Ingmar Bergman

Wild Strawberries (1957)

Dreams, memories, and symbols drift by on the powerful current of Ingmar Bergman’s poetic screenplay in Wild Strawberries, turning one elderly professor’s road trip into a spiritual vessel of self-reckoning that confronts the many estranged relationships he has accumulated, and penetrating the surreal depths of his guilty mind through beautifully existential imagery.

The Seventh Seal (1957)

Ingmar Bergman’s pensive journey of faith and doubt leads us through barren, plague-ridden landscapes in The Seventh Seal, imposing a stark beauty on his theological iconography and poetic contemplations which confirm this existential medieval fable as a historical feat of philosophical screenwriting.

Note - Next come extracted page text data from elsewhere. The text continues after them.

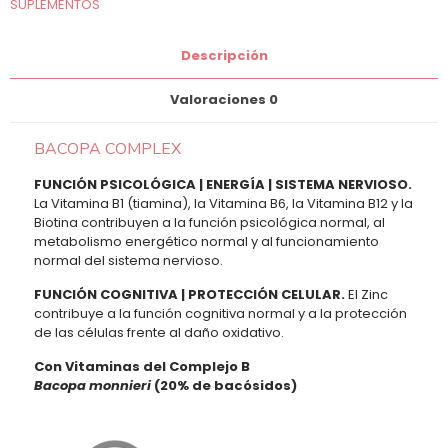
SUPLEMENTOS
Descripción
Valoraciones
0
BACOPA COMPLEX
FUNCIÓN PSICOLÓGICA | ENERGÍA | SISTEMA NERVIOSO.
La Vitamina B1 (tiamina), la Vitamina B6, la Vitamina B12 y la
Biotina contribuyen a la función psicológica normal, al
metabolismo energético normal y al funcionamiento
normal del sistema nervioso.
FUNCIÓN COGNITIVA | PROTECCIÓN CELULAR.
El Zinc
contribuye a la función cognitiva normal y a la protección
de las células frente al daño oxidativo.
Con Vitaminas del Complejo B
Bacopa monnieri
(20% de bacósidos)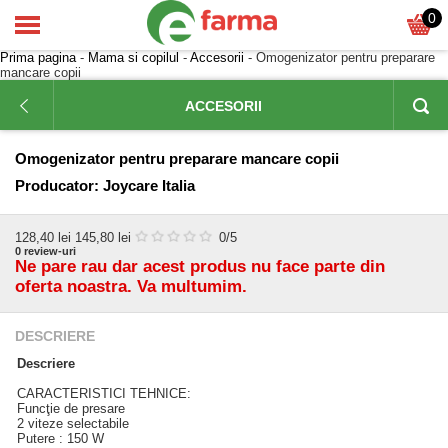
0
Prima pagina
-
Mama si copilul
-
Accesorii
- Omogenizator pentru preparare
mancare copii
ACCESORII
Omogenizator pentru preparare mancare copii
Producator:
Joycare Italia
128,40
lei
145,80 lei
0
/5
0
review-uri
Ne pare rau dar acest produs nu face parte din
oferta noastra. Va multumim.
DESCRIERE
Descriere
CARACTERISTICI TEHNICE:
Funcţie de presare
2 viteze selectabile
Putere : 150 W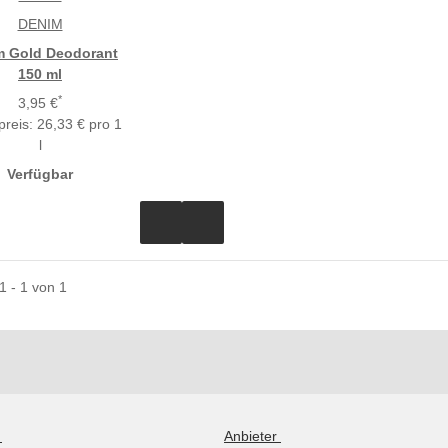
DENIM
m Gold Deodorant
150 ml
*
3,95 €
reis:
26,33 € pro 1
l
Verfügbar
 1 - 1 von 1
g
Anbieter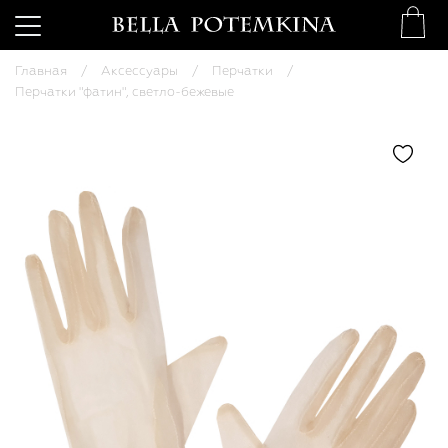
Главная
Аксессуары
Перчатки
Перчатки "фатин", светло-бежевые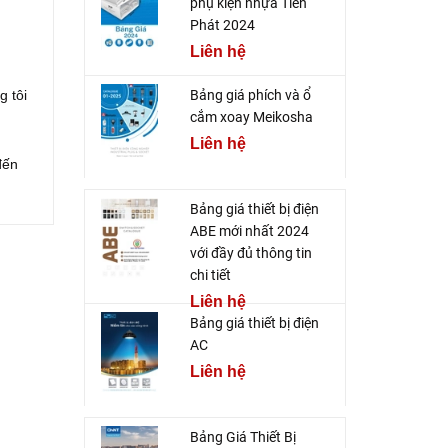
phụ kiện nhựa Tiến
Phát 2024
Liên hệ
g tôi
Bảng giá phích và ổ
cắm xoay Meikosha
Liên hệ
đến
Bảng giá thiết bị điện
ABE mới nhất 2024
với đầy đủ thông tin
chi tiết
Liên hệ
Bảng giá thiết bị điện
AC
Liên hệ
Bảng Giá Thiết Bị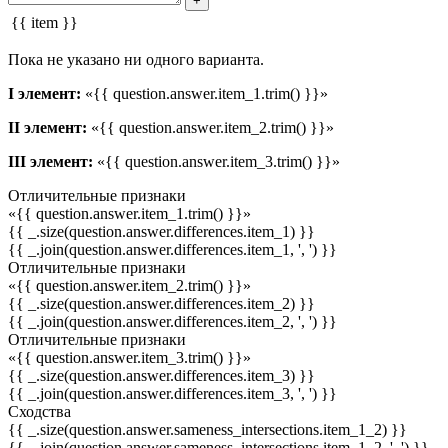
+
{{ item }}
Пока не указано ни одного варианта.
I элемент:
«{{ question.answer.item_1.trim() }}»
II элемент:
«{{ question.answer.item_2.trim() }}»
III элемент:
«{{ question.answer.item_3.trim() }}»
Отличительные признаки
«{{ question.answer.item_1.trim() }}»
{{ _.size(question.answer.differences.item_1) }}
{{ _.join(question.answer.differences.item_1, ', ') }}
Отличительные признаки
«{{ question.answer.item_2.trim() }}»
{{ _.size(question.answer.differences.item_2) }}
{{ _.join(question.answer.differences.item_2, ', ') }}
Отличительные признаки
«{{ question.answer.item_3.trim() }}»
{{ _.size(question.answer.differences.item_3) }}
{{ _.join(question.answer.differences.item_3, ', ') }}
Сходства
{{ _.size(question.answer.sameness_intersections.item_1_2) }}
{{ _.join(question.answer.sameness_intersections.item_1_2, ', ') }}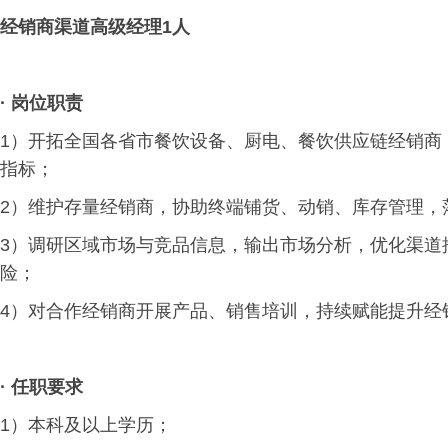
经销商渠道高级经理1人
· 岗位职责
1）开拓全国各省市餐饮设备、厨电、餐饮供应链经销商
指标；
2）维护存量经销商，协助终端铺货、动销、库存管理，
3）调研区域市场与竞品信息，输出市场分析，优化渠道
险；
4）对合作经销商开展产品、销售培训，持续赋能提升经
·
任职要求
1）本科及以上学历；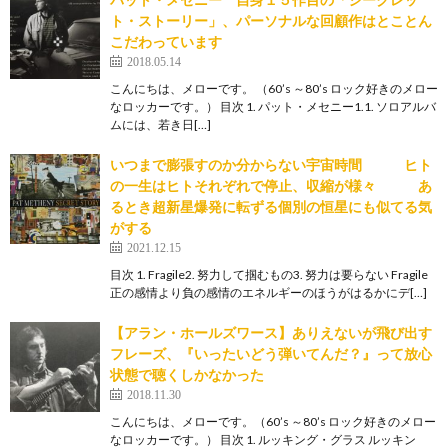
ト・ストーリー」、パーソナルな回顧作はとことん
こだわっています
2018.05.14
こんにちは、メローです。 （60’s ～80’s ロック好きのメロー
なロッカーです。） 目次 1. パット・メセニー1.1. ソロアルバ
ムには、若き日[…]
いつまで膨張すのか分からない宇宙時間 ヒト
の一生はヒトそれぞれで停止、収縮が様々 あ
るとき超新星爆発に転ずる個別の恒星にも似てる気
がする
2021.12.15
目次 1. Fragile2. 努力して掴むもの3. 努力は要らない Fragile
正の感情より負の感情のエネルギーのほうがはるかにデ[…]
【アラン・ホールズワース】ありえないが飛び出す
フレーズ、『いったいどう弾いてんだ？』って放心
状態で聴くしかなかった
2018.11.30
こんにちは、メローです。（60’s ～80’s ロック好きのメロー
なロッカーです。） 目次 1. ルッキング・グラス ルッキン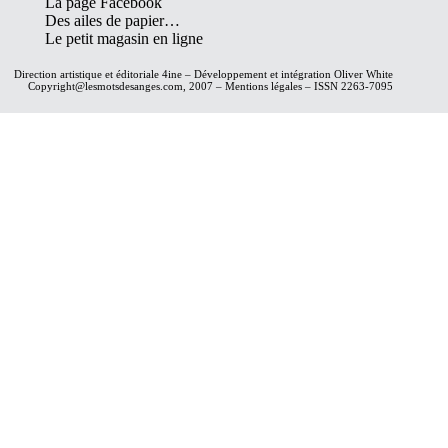
La page Facebook
Des ailes de papier…
Le petit magasin en ligne
Direction artistique et éditoriale
4ine
– Développement et intégration
Oliver White
Copyright@lesmotsdesanges.com, 2007 – Mentions légales – ISSN 2263-7095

Smiles of a Summer Night (1955)

The complex web of betrayals, seductions, and alliances within the aristocratic ensemble of Smiles of a Summer Night is tantalising to watch for its sharp class satire, and yet Ingmar Bergman also buries a profound wisdom into his intoxicating chaos, deepening its joyful wonder with blessings for new beginnings and second chances.

Dreams (1955)

The romantic fantasies that young model Doris and her agent Susanne chase down are blindly hinged on the belief that men are not lazy, mediocre creatures, and Ingmar Bergman delicately maps out the psychological terrain of these compulsive desires all through Dreams, leading both generations of women down parallel paths of inevitable disappointment.

A Lesson in Love (1954)

A Lesson in Love is an impressive display of comic versatility for a relatively minor Ingmar Bergman film, sending his sober marital drama crashing into idiosyncratic foibles where screwball humour, sophisticated wit, and savage feuds intermingle.

Sawdust and Tinsel (1953)

Life is a circus that creates entertainment out of humiliation, Ingmar Bergman posits in Sawdust and Tinsel, and in his rich staging and screenwriting he needles its existential drama with a finer, wittier point than ever before, finding both sympathy and pity for its hapless fools doomed to eternal ridicule.

Summer with Monika (1953)

Ingmar Bergman guarantees the loss of youthful innocence in Summer with Monika as sure as seasonal changes, contrasting the light nostalgia of a gleeful escape against the demoralising fatigue of contrived, urban living by studying the expressive contours of his young lovers’ faces, poignantly recognising what modern society has so cruelly stolen from them.

Summer Interlude (1951)

Marie and Henrik aren’t the first lovers in an Ingmar Bergman film to be brutally torn apart, but they are first to be developed with such visual splendour and warmth, as Summer Interlude dreamily calls back to those nostalgic, youthful vacations that seemed to go on forever, flourishing in the tiny tensions and pleasures of one’s first romance and heartbreak.

To Joy (1950)

Ingmar Bergman’s tribute to artistic expressions that speak directly to the human soul resonate loudly all through To Joy’s visual and musical orchestrations, each one harmonising to pinpoint the intersection of love, tragedy, and wistful longing shared by two married violinists and their perfectionistic, fatherly conductor.

Thirst (1949)

As Bertil and Rut ride a train through a war-ravaged Europe in Thirst, the nostalgic affairs and heartbreaking traumas of their past rise to the surface in uneasy flashbacks, bringing a faintly nightmarish edge to their festered love which Ingmar Bergman contains within claustrophobic interiors, seeing them viciously pour their frustrations out onto each other.